(Collected data)

___

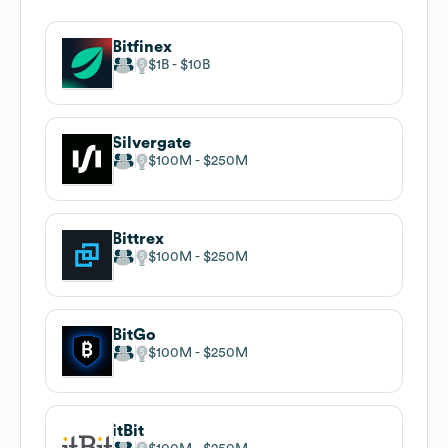
Bitfinex
$1B
$10B
Silvergate
$100M
$250M
Bittrex
$100M
$250M
BitGo
$100M
$250M
itBit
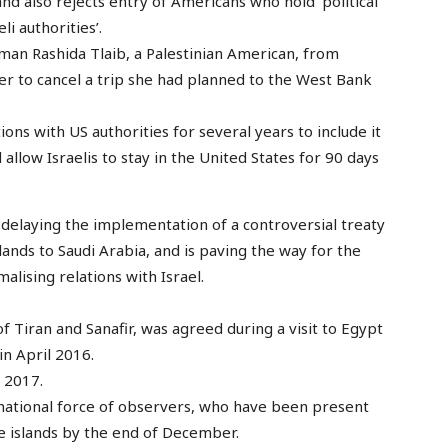
and also rejects entry of Americans who hold ‘political
i authorities’.
an Rashida Tlaib, a Palestinian American, from
her to cancel a trip she had planned to the West Bank
ions with US authorities for several years to include it
llow Israelis to stay in the United States for 90 days
elaying the implementation of a controversial treaty
lands to Saudi Arabia, and is paving the way for the
lising relations with Israel.
f Tiran and Sanafir, was agreed during a visit to Egypt
in April 2016.
 2017.
national force of observers, who have been present
he islands by the end of December.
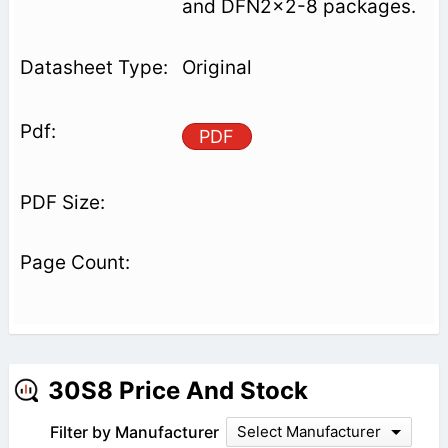
and DFN2x2-8 packages.
Original
PDF
30S8 Price And Stock
Filter by Manufacturer
Select Manufacturer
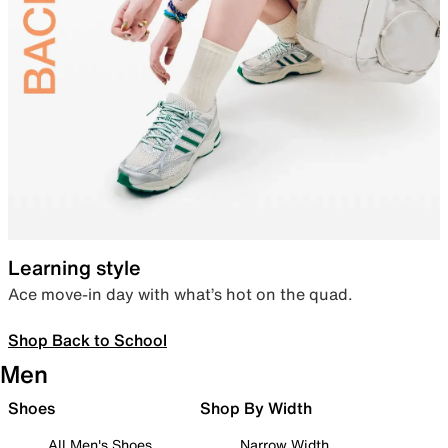
Learning style
Ace move-in day with what’s hot on the quad.
Shop Back to School
Men
Shoes
Shop By Width
All Men's Shoes
Narrow Width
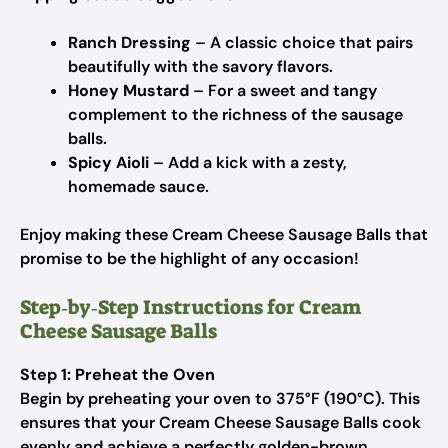
Ranch Dressing
– A classic choice that pairs
beautifully with the savory flavors.
Honey Mustard
– For a sweet and tangy
complement to the richness of the sausage
balls.
Spicy Aioli
– Add a kick with a zesty,
homemade sauce.
Enjoy making these Cream Cheese Sausage Balls that
promise to be the highlight of any occasion!
Step‑by‑Step Instructions for Cream
Cheese Sausage Balls
Step 1: Preheat the Oven
Begin by preheating your oven to 375°F (190°C). This
ensures that your Cream Cheese Sausage Balls cook
evenly and achieve a perfectly golden-brown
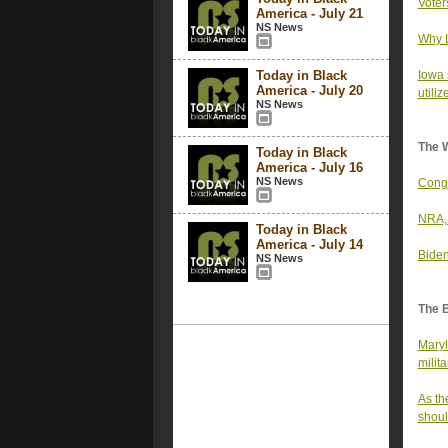
Voter
America - July 21
NS News
Why L
Today in Black
Iowa 
America - July 20
utiliz
NS News
The 
Today in Black
America - July 16
NS News
Congr
NRA, 
Today in Black
America - July 14
Biden
NS News
The 
Maryl
milita
As th
shoul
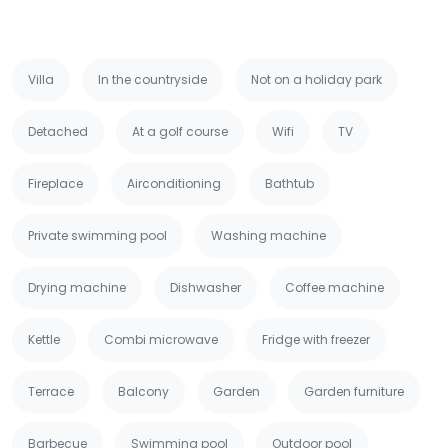
Villa
In the countryside
Not on a holiday park
Detached
At a golf course
Wifi
TV
Fireplace
Airconditioning
Bathtub
Private swimming pool
Washing machine
Drying machine
Dishwasher
Coffee machine
Kettle
Combi microwave
Fridge with freezer
Terrace
Balcony
Garden
Garden furniture
Barbecue
Swimming pool
Outdoor pool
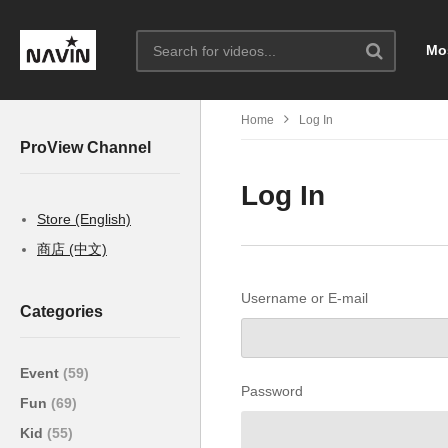
Mo
Home
Log In
ProView Channel
Log In
Store (English)
商店 (中文)
Username or E-mail
Categories
Event
(59)
Password
Fun
(69)
Kid
(55)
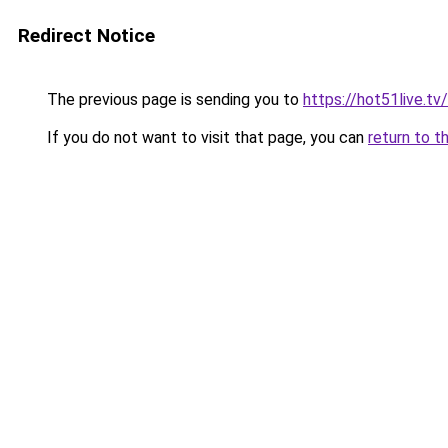
Redirect Notice
The previous page is sending you to
https://hot51live.t
If you do not want to visit that page, you can
return to t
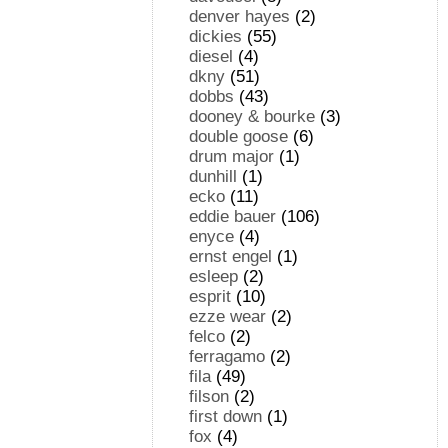
denver hayes
(2)
dickies
(55)
diesel
(4)
dkny
(51)
dobbs
(43)
dooney & bourke
(3)
double goose
(6)
drum major
(1)
dunhill
(1)
ecko
(11)
eddie bauer
(106)
enyce
(4)
ernst engel
(1)
esleep
(2)
esprit
(10)
ezze wear
(2)
felco
(2)
ferragamo
(2)
fila
(49)
filson
(2)
first down
(1)
fox
(4)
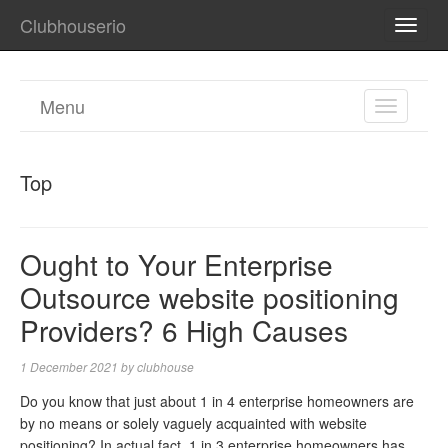
Clubhouserio
TOGG
NAVI
Menu
TOGGL
NAVIGA
Top
Ought to Your Enterprise
Outsource website positioning
Providers? 6 High Causes
1 December 2021
by
clubhouse
Do you know that just about 1 in 4 enterprise homeowners are
by no means or solely vaguely acquainted with website
positioning? In actual fact, 1 in 3 enterprise homeowners has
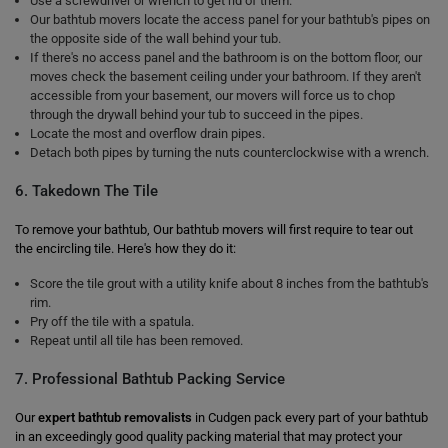
Use a screwdriver or wrench to get rid of them.
Our bathtub movers locate the access panel for your bathtub's pipes on
the opposite side of the wall behind your tub.
If there's no access panel and the bathroom is on the bottom floor, our
moves check the basement ceiling under your bathroom. If they aren't
accessible from your basement, our movers will force us to chop
through the drywall behind your tub to succeed in the pipes.
Locate the most and overflow drain pipes.
Detach both pipes by turning the nuts counterclockwise with a wrench.
6. Takedown The Tile
To remove your bathtub, Our bathtub movers will first require to tear out
the encircling tile. Here's how they do it:
Score the tile grout with a utility knife about 8 inches from the bathtub's
rim.
Pry off the tile with a spatula.
Repeat until all tile has been removed.
7. Professional Bathtub Packing Service
Our
expert bathtub removalists
in Cudgen pack every part of your bathtub
in an exceedingly good quality packing material that may protect your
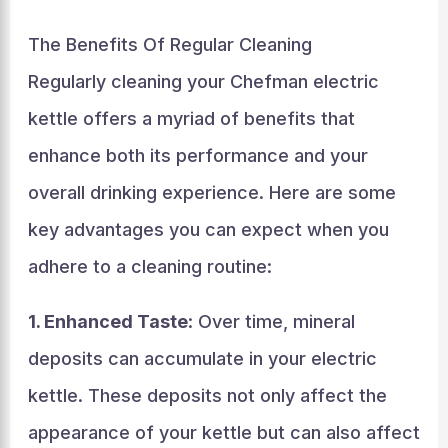
The Benefits Of Regular Cleaning
Regularly cleaning your Chefman electric
kettle offers a myriad of benefits that
enhance both its performance and your
overall drinking experience. Here are some
key advantages you can expect when you
adhere to a cleaning routine:
1. Enhanced Taste
: Over time, mineral
deposits can accumulate in your electric
kettle. These deposits not only affect the
appearance of your kettle but can also affect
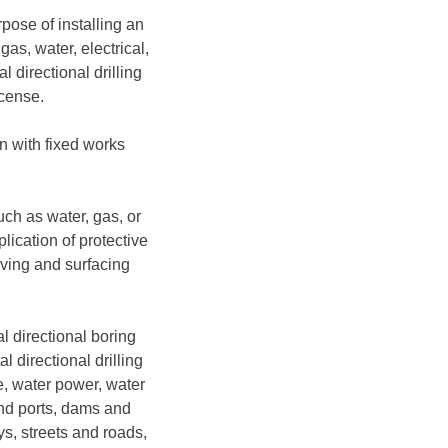
pose of installing an
as, water, electrical,
 directional drilling
icense.
on with fixed works
uch as water, gas, or
lication of protective
aving and surfacing
al directional boring
l directional drilling
ge, water power, water
and ports, dams and
ys, streets and roads,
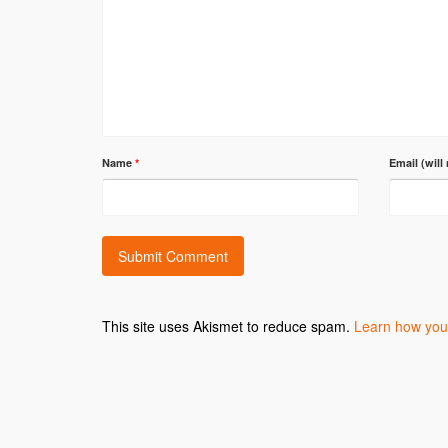
Name
*
Email (will
This site uses Akismet to reduce spam.
Learn how you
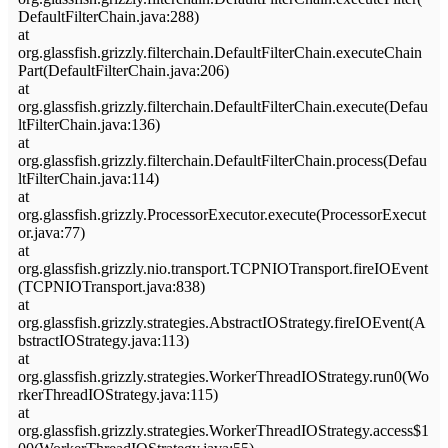
DefaultFilterChain.java:288)
at
org.glassfish.grizzly.filterchain.DefaultFilterChain.executeChain
Part(DefaultFilterChain.java:206)
at
org.glassfish.grizzly.filterchain.DefaultFilterChain.execute(Defau
ltFilterChain.java:136)
at
org.glassfish.grizzly.filterchain.DefaultFilterChain.process(Defau
ltFilterChain.java:114)
at
org.glassfish.grizzly.ProcessorExecutor.execute(ProcessorExecut
or.java:77)
at
org.glassfish.grizzly.nio.transport.TCPNIOTransport.fireIOEvent
(TCPNIOTransport.java:838)
at
org.glassfish.grizzly.strategies.AbstractIOStrategy.fireIOEvent(A
bstractIOStrategy.java:113)
at
org.glassfish.grizzly.strategies.WorkerThreadIOStrategy.run0(Wo
rkerThreadIOStrategy.java:115)
at
org.glassfish.grizzly.strategies.WorkerThreadIOStrategy.access$1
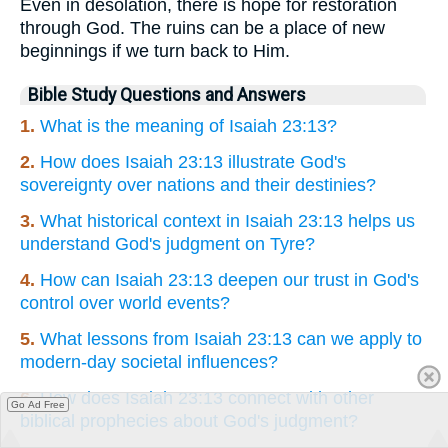
Even in desolation, there is hope for restoration
through God. The ruins can be a place of new
beginnings if we turn back to Him.
Bible Study Questions and Answers
1.
What is the meaning of Isaiah 23:13?
2.
How does Isaiah 23:13 illustrate God's
sovereignty over nations and their destinies?
3.
What historical context in Isaiah 23:13 helps us
understand God's judgment on Tyre?
4.
How can Isaiah 23:13 deepen our trust in God's
control over world events?
5.
What lessons from Isaiah 23:13 can we apply to
modern-day societal influences?
6.
How does Isaiah 23:13 connect with other
Go Ad Free
biblical prophecies about God's judgment?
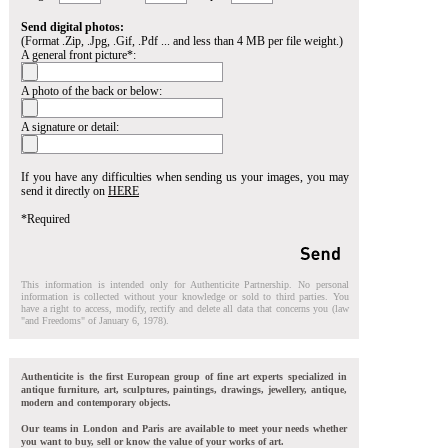
Send digital photos:
(Format .Zip, .Jpg, .Gif, .Pdf ... and less than 4 MB per file weight.)
A general front picture*:
A photo of the back or below:
A signature or detail:
If you have any difficulties when sending us your images, you may
send it directly on
HERE
*Required
This information is intended only for Authenticite Partnership. No personal
information is collected without your knowledge or sold to third parties. You
have a right to access, modify, rectify and delete all data that concerns you (law
"and Freedoms" of January 6, 1978).
Authenticite is the first European group of fine art experts specialized in
antique furniture, art, sculptures, paintings, drawings, jewellery, antique,
modern and contemporary objects.
Our teams in London and Paris are available to meet your needs whether
you want to buy, sell or know the value of your works of art.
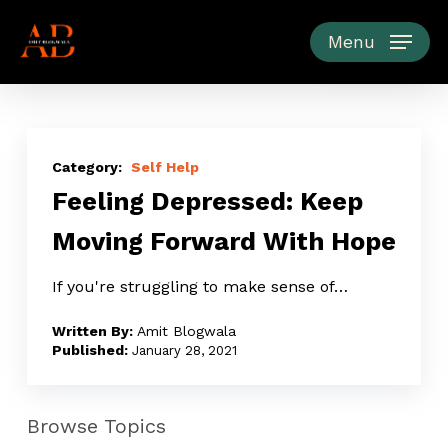
Skip
to
Menu
main
content
Feeling
Depressed:
Self Help
Feeling Depressed: Keep
Keep
Moving
Moving Forward With Hope
Forward
With
If you're struggling to make sense of…
Hope
Amit Blogwala
January 28, 2021
Browse Topics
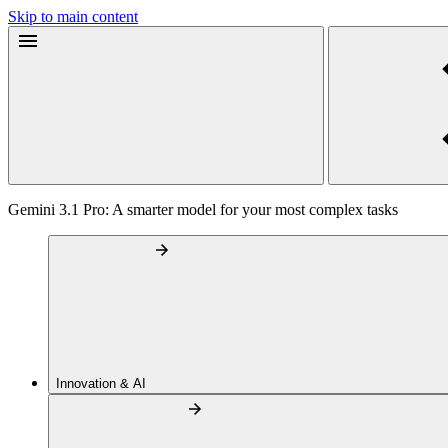
Skip to main content
Gemini 3.1 Pro: A smarter model for your most complex tasks
Innovation & AI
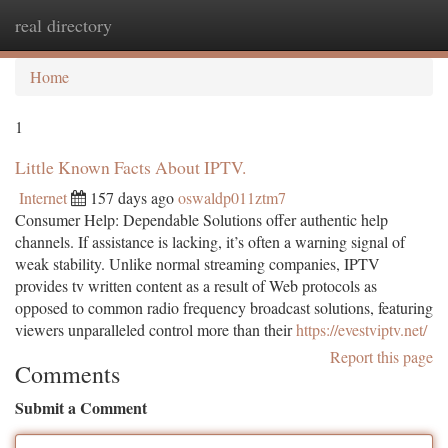
real directory
Togg
navi
Home
1
Little Known Facts About IPTV.
Internet
157 days ago
oswaldp011ztm7
Consumer Help: Dependable Solutions offer authentic help
channels. If assistance is lacking, it’s often a warning signal of
weak stability. Unlike normal streaming companies, IPTV
provides tv written content as a result of Web protocols as
opposed to common radio frequency broadcast solutions, featuring
viewers unparalleled control more than their
https://evestviptv.net/
Report this page
Comments
Submit a Comment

___

* _To do_
When you copy the records above, keep every word exact and leave out the pictures they contain.

* _Output for this task_
Bitfinex
$1B
$10B
Silvergate
$100M
$250M
Bittrex
$100M
$250M
BitGo
$100M
$250M
itBit
and also rejects entry of Americans who hold ‘political
i authorities’.
an Rashida Tlaib, a Palestinian American, from
her to cancel a trip she had planned to the West Bank
ions with US authorities for several years to include it
llow Israelis to stay in the United States for 90 days
elaying the implementation of a controversial treaty
lands to Saudi Arabia, and is paving the way for the
lising relations with Israel.
f Tiran and Sanafir, was agreed during a visit to Egypt
in April 2016.
 2017.
national force of observers, who have been present
he islands by the end of December.
and DFN2x2-8 packages.
Original
PDF
30S8 Price And Stock
Filter by Manufacturer
Select Manufacturer
Learning style
Ace move-in day with what’s hot on the quad.
Shop Back to School
Men
Shoes
Shop By Width
All Men's Shoes
Narrow Width
Ranch Dressing
– A classic choice that pairs
beautifully with the savory flavors.
Honey Mustard
– For a sweet and tangy
complement to the richness of the sausage
balls.
Spicy Aioli
– Add a kick with a zesty,
homemade sauce.
Enjoy making these Cream Cheese Sausage Balls that
promise to be the highlight of any occasion!
Step‑by‑Step Instructions for Cream
Cheese Sausage Balls
Step 1: Preheat the Oven
Begin by preheating your oven to 375°F (190°C). This
ensures that your Cream Cheese Sausage Balls cook
evenly and achieve a perfectly golden-brown
Voter
America - July 21
NS News
Why L
Today in Black
Iowa 
America - July 20
utiliz
NS News
The 
Today in Black
America - July 16
NS News
Congr
NRA, 
Today in Black
America - July 14
Biden
NS News
The 
Maryl
milita
As th
shoul
Villa
In the countryside
Not on a holiday park
Detached
At a golf course
Wifi
TV
Fireplace
Airconditioning
Bathtub
Private swimming pool
Washing machine
Drying machine
Dishwasher
Coffee machine
Kettle
Combi microwave
Fridge with freezer
Terrace
Balcony
Garden
Garden furniture
Barbecue
Swimming pool
Outdoor pool
Mo
Home
Log In
ProView Channel
Log In
Store (English)
商店 (中文)
Username or E-mail
Categories
Event
(59)
Password
Fun
(69)
Kid
(55)
Redirect Notice
The previous page is sending you to
https://hot51live.t
If you do not want to visit that page, you can
return to t
denver hayes
(2)
dickies
(55)
diesel
(4)
dkny
(51)
dobbs
(43)
dooney & bourke
(3)
double goose
(6)
drum major
(1)
dunhill
(1)
ecko
(11)
eddie bauer
(106)
enyce
(4)
ernst engel
(1)
esleep
(2)
esprit
(10)
ezze wear
(2)
felco
(2)
ferragamo
(2)
fila
(49)
filson
(2)
first down
(1)
fox
(4)
Clubhouserio
TOGG
NAVI
Menu
TOGGL
NAVIGA
Top
Ought to Your Enterprise
Outsource website positioning
Providers? 6 High Causes
1 December 2021
by
clubhouse
Do you know that just about 1 in 4 enterprise homeowners are
by no means or solely vaguely acquainted with website
positioning? In actual fact, 1 in 3 enterprise homeowners has
Use a screwdriver or wrench to get rid of them.
Our bathtub movers locate the access panel for your bathtub's pipes on
the opposite side of the wall behind your tub.
If there's no access panel and the bathroom is on the bottom floor, our
moves check the basement ceiling under your bathroom. If they aren't
accessible from your basement, our movers will force us to chop
through the drywall behind your tub to succeed in the pipes.
Locate the most and overflow drain pipes.
Detach both pipes by turning the nuts counterclockwise with a wrench.
6. Takedown The Tile
To remove your bathtub, Our bathtub movers will first require to tear out
the encircling tile. Here's how they do it:
Score the tile grout with a utility knife about 8 inches from the bathtub's
rim.
Pry off the tile with a spatula.
Repeat until all tile has been removed.
7. Professional Bathtub Packing Service
Our
expert bathtub removalists
in Cudgen pack every part of your bathtub
in an exceedingly good quality packing material that may protect your
The Benefits Of Regular Cleaning
Regularly cleaning your Chefman electric
kettle offers a myriad of benefits that
enhance both its performance and your
overall drinking experience. Here are some
key advantages you can expect when you
adhere to a cleaning routine:
1. Enhanced Taste
: Over time, mineral
deposits can accumulate in your electric
kettle. These deposits not only affect the
appearance of your kettle but can also affect
pose of installing an
as, water, electrical,
 directional drilling
icense.
on with fixed works
uch as water, gas, or
lication of protective
aving and surfacing
al directional boring
l directional drilling
ge, water power, water
and ports, dams and
ys, streets and roads,
Name
*
Email (will
This site uses Akismet to reduce spam.
Learn how you
DefaultFilterChain.java:288)
at
org.glassfish.grizzly.filterchain.DefaultFilterChain.executeChain
Part(DefaultFilterChain.java:206)
at
org.glassfish.grizzly.filterchain.DefaultFilterChain.execute(Defau
ltFilterChain.java:136)
at
org.glassfish.grizzly.filterchain.DefaultFilterChain.process(Defau
ltFilterChain.java:114)
at
org.glassfish.grizzly.ProcessorExecutor.execute(ProcessorExecut
or.java:77)
at
org.glassfish.grizzly.nio.transport.TCPNIOTransport.fireIOEvent
(TCPNIOTransport.java:838)
at
org.glassfish.grizzly.strategies.AbstractIOStrategy.fireIOEvent(A
bstractIOStrategy.java:113)
at
org.glassfish.grizzly.strategies.WorkerThreadIOStrategy.run0(Wo
rkerThreadIOStrategy.java:115)
at
org.glassfish.grizzly.strategies.WorkerThreadIOStrategy.access$1
Even in desolation, there is hope for restoration
through God. The ruins can be a place of new
beginnings if we turn back to Him.
Bible Study Questions and Answers
1.
What is the meaning of Isaiah 23:13?
2.
How does Isaiah 23:13 illustrate God's
sovereignty over nations and their destinies?
3.
What historical context in Isaiah 23:13 helps us
understand God's judgment on Tyre?
4.
How can Isaiah 23:13 deepen our trust in God's
control over world events?
5.
What lessons from Isaiah 23:13 can we apply to
modern-day societal influences?
6.
How does Isaiah 23:13 connect with other
Go Ad Free
biblical prophecies about God's judgment?
Send digital photos:
(Format .Zip, .Jpg, .Gif, .Pdf ... and less than 4 MB per file weight.)
A general front picture*:
A photo of the back or below:
A signature or detail:
If you have any difficulties when sending us your images, you may
send it directly on
HERE
*Required
This information is intended only for Authenticite Partnership. No personal
information is collected without your knowledge or sold to third parties. You
have a right to access, modify, rectify and delete all data that concerns you (law
"and Freedoms" of January 6, 1978).
Authenticite is the first European group of fine art experts specialized in
antique furniture, art, sculptures, paintings, drawings, jewellery, antique,
modern and contemporary objects.
Our teams in London and Paris are available to meet your needs whether
you want to buy, sell or know the value of your works of art.
Skip
to
Menu
main
content
Feeling
Depressed:
Self Help
Feeling Depressed: Keep
Keep
Moving
Moving Forward With Hope
Forward
With
If you're struggling to make sense of…
Hope
Amit Blogwala
January 28, 2021
Browse Topics
Skip to main content
Gemini 3.1 Pro: A smarter model for your most complex tasks
Innovation & AI
real directory
Togg
navi
Home
1
Little Known Facts About IPTV.
Internet
157 days ago
oswaldp011ztm7
Consumer Help: Dependable Solutions offer authentic help
channels. If assistance is lacking, it’s often a warning signal of
weak stability. Unlike normal streaming companies, IPTV
provides tv written content as a result of Web protocols as
opposed to common radio frequency broadcast solutions, featuring
viewers unparalleled control more than their
https://evestviptv.net/
Report this page
Comments
Submit a Comment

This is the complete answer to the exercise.